What to produce
When you repeat the entries, reproduce each line exactly and omit every picture.

Stored items:

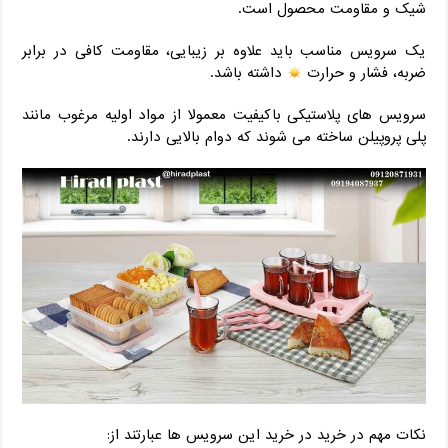
شیک و مقاومت محصول است.
یک سرویس مناسب باید علاوه بر زیبایی، مقاومت کافی در برابر
ضربه، فشار و حرارت
داشته باشد.
سرویس های پلاستیکی باکیفیت معمولا از مواد اولیه مرغوب مانند
پلی پروپیلن ساخته می شوند که دوام بالایی دارند.
نکات مهم در خرید در خرید این سرویس ها عبارتند از:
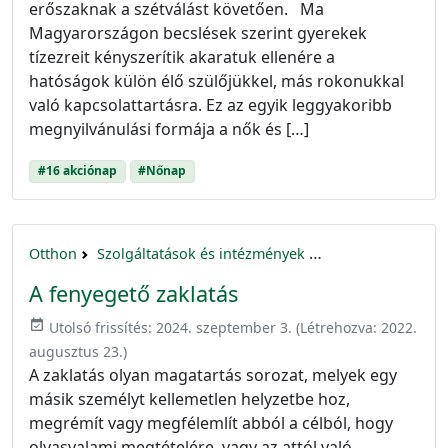
erőszaknak a szétválást követően. Ma
Magyarországon becslések szerint gyerekek
tízezreit kényszerítik akaratuk ellenére a
hatóságok külön élő szülőjükkel, más rokonukkal
való kapcsolattartásra. Ez az egyik leggyakoribb
megnyilvánulási formája a nők és […]
#16 akciónap
#Nőnap
Otthon
Szolgáltatások és intézmények
16 akciónap a nők 
A fenyegető zaklatás
event_available
Utolsó frissítés:
2024. szeptember 3.
(Létrehozva:
2022.
augusztus 23.
)
A zaklatás olyan magatartás sorozat, melyek egy
másik személyt kellemetlen helyzetbe hoz,
megrémít vagy megfélemlít abból a célból, hogy
olyasvalami megtételére, vagy az attól való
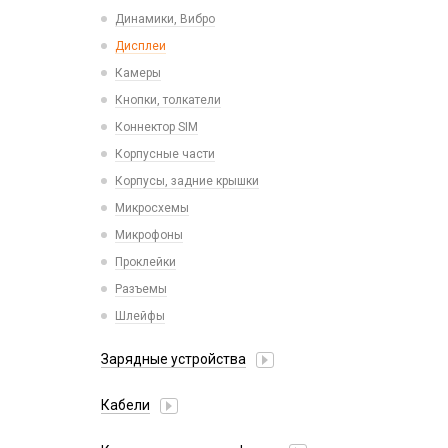
Пластины для держателей
Проводные с Lightning
Динамики, Вибро
Спортивные
Ресиверы
Дисплеи
Камеры
Кнопки, толкатели
Коннектор SIM
Корпусные части
Корпусы, задние крышки
Микросхемы
Микрофоны
Проклейки
Разъемы
Шлейфы
Зарядные устройства
АЗУ
Кабели
АЗУ + FM-модулятор
2 в 1
АЗУ + кабель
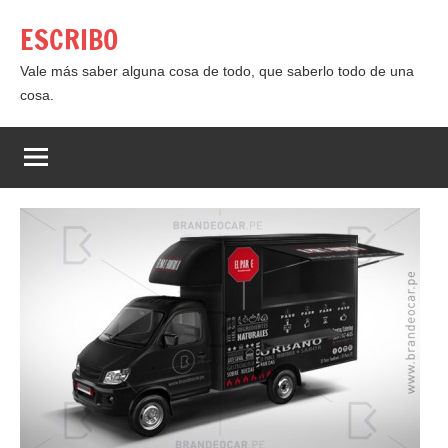
Saltar
ESCRIBO
al
contenido
Vale más saber alguna cosa de todo, que saberlo todo de una
cosa.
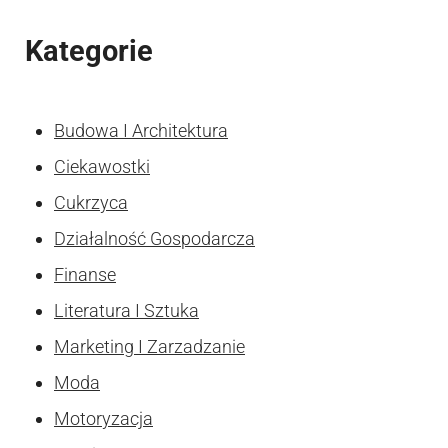
Kategorie
Budowa I Architektura
Ciekawostki
Cukrzyca
Działalność Gospodarcza
Finanse
Literatura I Sztuka
Marketing I Zarzadzanie
Moda
Motoryzacja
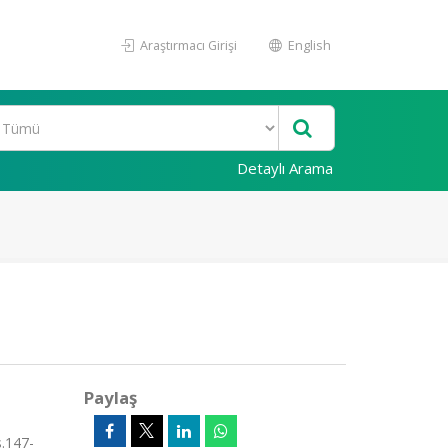
Araştırmacı Girişi
English
Detaylı Arama
Paylaş
.147-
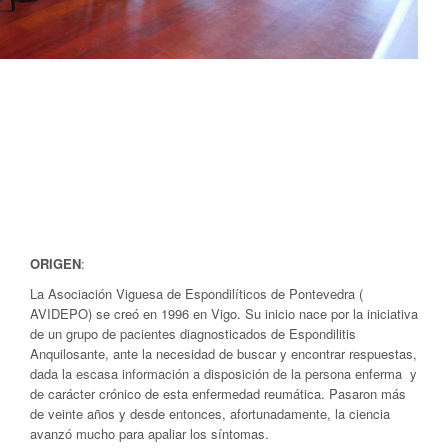
ORIGEN
:
La Asociación Viguesa de Espondilíticos de Pontevedra (
AVIDEPO) se creó en 1996 en Vigo. Su inicio nace por la iniciativa
de un grupo de pacientes diagnosticados de Espondilitis
Anquilosante, ante la necesidad de buscar y encontrar respuestas,
dada la escasa información a disposición de la persona enferma y
de carácter crónico de esta enfermedad reumática. Pasaron más
de veinte años y desde entonces, afortunadamente, la ciencia
avanzó mucho para apaliar los síntomas.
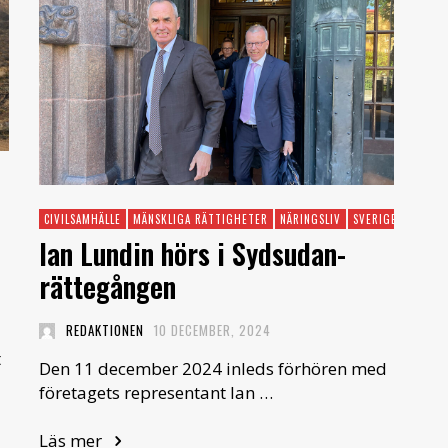
CIVILSAMHÄLLE
MÄNSKLIGA RÄTTIGHETER
NÄRINGSLIV
SVERIGE
SYDSU
Ian Lundin hörs i Sydsudan-
rättegången
REDAKTIONEN
10 DECEMBER, 2024
t
Den 11 december 2024 inleds förhören med
företagets representant Ian …
Läs mer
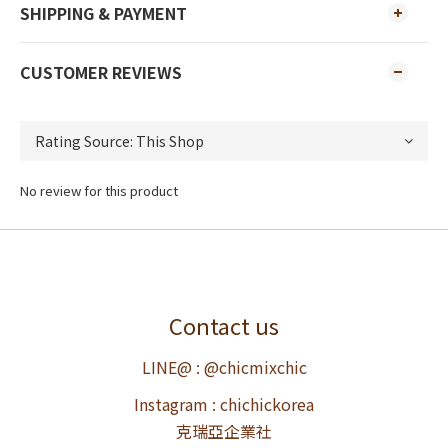
SHIPPING & PAYMENT
CUSTOMER REVIEWS
No review for this product
Contact us
LINE@ : @chicmixchic
Instagram : chichickorea
克瑞亞企業社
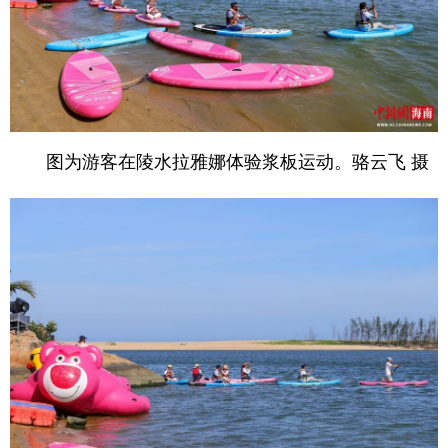
图为游客在陵水拉雅娜体验浆板运动。骆云飞 摄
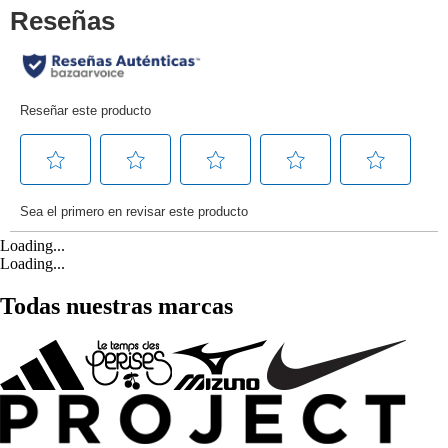
Loading...
Loading...
Todas nuestras marcas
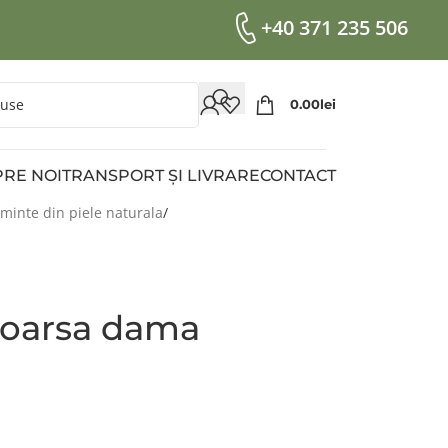
+40 371 235 506
0.00
Lei
RE NOI
TRANSPORT ȘI LIVRARE
CONTACT
ăminte din piele naturala
ntoarsa dama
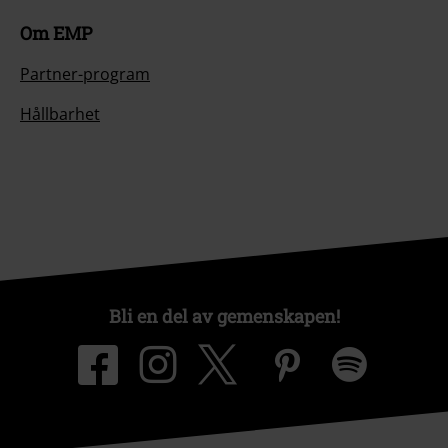
Om EMP
Partner-program
Hållbarhet
Bli en del av gemenskapen!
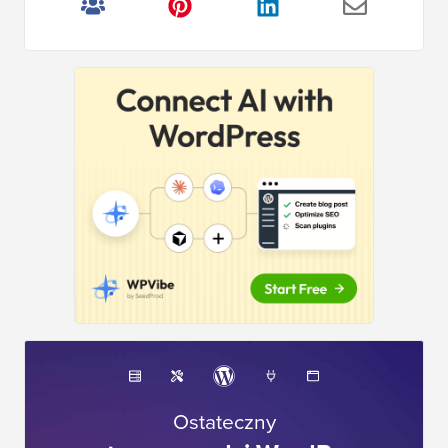
Ostateczny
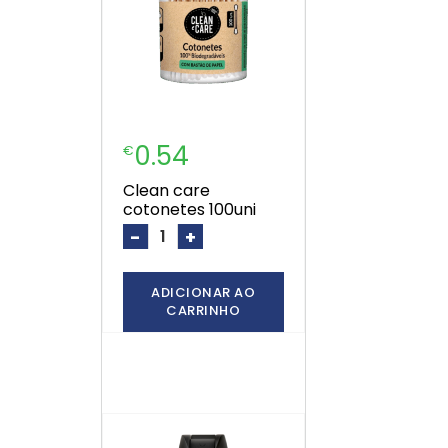
0.54
€
clean care
cotonetes 100uni
-
+
ADICIONAR AO
CARRINHO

Final answer
شیک و مقاومت محصول است.
یک سرویس مناسب باید علاوه بر زیبایی، مقاومت کافی در برابر
ضربه، فشار و حرارت
داشته باشد.
سرویس های پلاستیکی باکیفیت معمولا از مواد اولیه مرغوب مانند
پلی پروپیلن ساخته می شوند که دوام بالایی دارند.
نکات مهم در خرید در خرید این سرویس ها عبارتند از:
erőszaknak a szétválást követően. Ma
Magyarországon becslések szerint gyerekek
tízezreit kényszerítik akaratuk ellenére a
hatóságok külön élő szülőjükkel, más rokonukkal
való kapcsolattartásra. Ez az egyik leggyakoribb
megnyilvánulási formája a nők és […]
#16 akciónap
#Nőnap
Otthon
Szolgáltatások és intézmények
16 akciónap a nők 
A fenyegető zaklatás
event_available
Utolsó frissítés:
2024. szeptember 3.
(Létrehozva:
2022.
augusztus 23.
)
A zaklatás olyan magatartás sorozat, melyek egy
másik személyt kellemetlen helyzetbe hoz,
megrémít vagy megfélemlít abból a célból, hogy
olyasvalami megtételére, vagy az attól való
Пластины для держателей
Проводные с Lightning
Динамики, Вибро
Спортивные
Ресиверы
Дисплеи
Камеры
Кнопки, толкатели
Коннектор SIM
Корпусные части
Корпусы, задние крышки
Микросхемы
Микрофоны
Проклейки
Разъемы
Шлейфы
Зарядные устройства
АЗУ
Кабели
АЗУ + FM-модулятор
2 в 1
АЗУ + кабель
Saltar
ESCRIBO
al
contenido
Vale más saber alguna cosa de todo, que saberlo todo de una
cosa.
Kategorie
Budowa I Architektura
Ciekawostki
Cukrzyca
Działalność Gospodarcza
Finanse
Literatura I Sztuka
Marketing I Zarzadzanie
Moda
Motoryzacja
Araştırmacı Girişi
English
Detaylı Arama
Paylaş
.147-
ORIGEN
:
La Asociación Viguesa de Espondilíticos de Pontevedra (
AVIDEPO) se creó en 1996 en Vigo. Su inicio nace por la iniciativa
de un grupo de pacientes diagnosticados de Espondilitis
Anquilosante, ante la necesidad de buscar y encontrar respuestas,
dada la escasa información a disposición de la persona enferma y
de carácter crónico de esta enfermedad reumática. Pasaron más
de veinte años y desde entonces, afortunadamente, la ciencia
avanzó mucho para apaliar los síntomas.
CIVILSAMHÄLLE
MÄNSKLIGA RÄTTIGHETER
NÄRINGSLIV
SVERIGE
SYDSU
Ian Lundin hörs i Sydsudan-
rättegången
REDAKTIONEN
10 DECEMBER, 2024
t
Den 11 december 2024 inleds förhören med
företagets representant Ian …
Läs mer
SHIPPING & PAYMENT
CUSTOMER REVIEWS
No review for this product
Contact us
LINE@ : @chicmixchic
Instagram : chichickorea
克瑞亞企業社
图为游客在陵水拉雅娜体验浆板运动。骆云飞 摄
Loading...
Loading...
Todas nuestras marcas
+40 371 235 506
0.00
Lei
RE NOI
TRANSPORT ȘI LIVRARE
CONTACT
ăminte din piele naturala
ntoarsa dama
Om EMP
Partner-program
Hållbarhet
Bli en del av gemenskapen!
Ostateczny
0.54
€
clean care
cotonetes 100uni
-
+
ADICIONAR AO
CARRINHO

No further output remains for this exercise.